### INPUT RECORDS
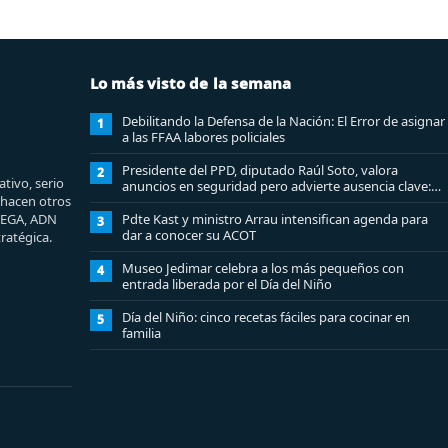
Lo más visto de la semana
Debilitando la Defensa de la Nación: El Error de asignar
1
a las FFAA labores policiales
Presidente del PPD, diputado Raúl Soto, valora
2
tivo, serio
anuncios en seguridad pero advierte ausencia clave:
e hacen otros
alzamiento del secreto bancario
MEGA, ADN
Pdte Kast y ministro Arrau intensifican agenda para
3
dar a conocer su ACOT
ratégica.
Museo Jedimar celebra a los más pequeños con
4
entrada liberada por el Día del Niño
Día del Niño: cinco recetas fáciles para cocinar en
5
familia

### ABOUT THIS TASK
Repeat every entry exactly, but leave out the pictures.

### ANSWER SPACE
Lo más visto de la semana
Debilitando la Defensa de la Nación: El Error de asignar
1
a las FFAA labores policiales
Presidente del PPD, diputado Raúl Soto, valora
2
tivo, serio
anuncios en seguridad pero advierte ausencia clave:
e hacen otros
alzamiento del secreto bancario
MEGA, ADN
Pdte Kast y ministro Arrau intensifican agenda para
3
dar a conocer su ACOT
ratégica.
Museo Jedimar celebra a los más pequeños con
4
entrada liberada por el Día del Niño
Día del Niño: cinco recetas fáciles para cocinar en
5
familia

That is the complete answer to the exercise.